"Kami telah melihat kebohonganmu pada gurumu," suara leluhur itu melanjutkan. "Kebohonganmu adalah luka bagi alam, sebab kamu menyembunyikan kebenaran di dalam hati."
Leluhurnya berbisik lembut namun tegas, "Sebagai hukuman, kau akan kami kutuk menjadi seekor rusa, makhluk yang selalu mencari jalan pulang namun tak pernah menemukan arah, hingga kau belajar jujur. Ketika kau mengakui kebohonganmu kepada gurumu, kutukan ini akan terangkat."
Dara menangis terisak, tetapi tak ada yang bisa dia lakukan. Ketika pagi menjelang, ia terbangun dan mendapati dirinya sepenuhnya berubah menjadi rusa. Tanduk-tanduknya kini tumbuh penuh, bulu halus menutupi tubuhnya, dan kakinya menjadi ramping serta kuat. Kini, Dara terjebak dalam tubuh rusa. Dari kejauhan, ia melihat rumahnya, keluarganya yang mencari-cari, namun mereka tak bisa mengenalinya.Â
Hatinya tersiksa tiap kali melihat wajah khawatir ibunya.

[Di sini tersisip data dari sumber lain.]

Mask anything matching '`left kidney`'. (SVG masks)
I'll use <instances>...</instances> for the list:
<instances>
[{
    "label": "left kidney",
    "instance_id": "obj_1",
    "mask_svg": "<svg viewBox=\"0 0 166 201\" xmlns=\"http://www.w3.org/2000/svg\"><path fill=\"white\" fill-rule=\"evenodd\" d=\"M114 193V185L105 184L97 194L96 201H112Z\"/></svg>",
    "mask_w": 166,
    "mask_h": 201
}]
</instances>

Hari-hari berikutnya, Dara hidup di hutan, melompat-lompat di antara pepohonan tumbang, menggembalakan perasaannya yang berat, dan menyesali kebohongannya. Setiap malam ia merenung, mengenang kehangatan keluarga, keceriaan di kelas, dan kebaikan Pak Arsa yang tak seharusnya ia balas dengan kebohongan.
Setelah beberapa minggu, akhirnya Dara memutuskan untuk kembali ke desa, mendekati sekolah tempat Pak Arsa mengajar. Meski menjadi seekor rusa, entah bagaimana, ia merasa dirinya masih Dara yang dulu, murid yang pernah ia kenal. Setiap sore, Dara duduk di pinggir hutan, memandang Pak Arsa yang berjalan pulang dengan langkah penuh ketenangan.
Suatu hari, Pak Arsa melihat sosok rusa yang duduk di sana, menatapnya dengan tatapan lembut dan penuh penyesalan. Tanpa ia tahu, rusa itu sebenarnya adalah Dara. Setiap kali Pak Arsa mendekat, rusa itu tampak ragu namun tak beranjak. Seolah-olah ada pesan yang ingin disampaikan melalui pandangannya.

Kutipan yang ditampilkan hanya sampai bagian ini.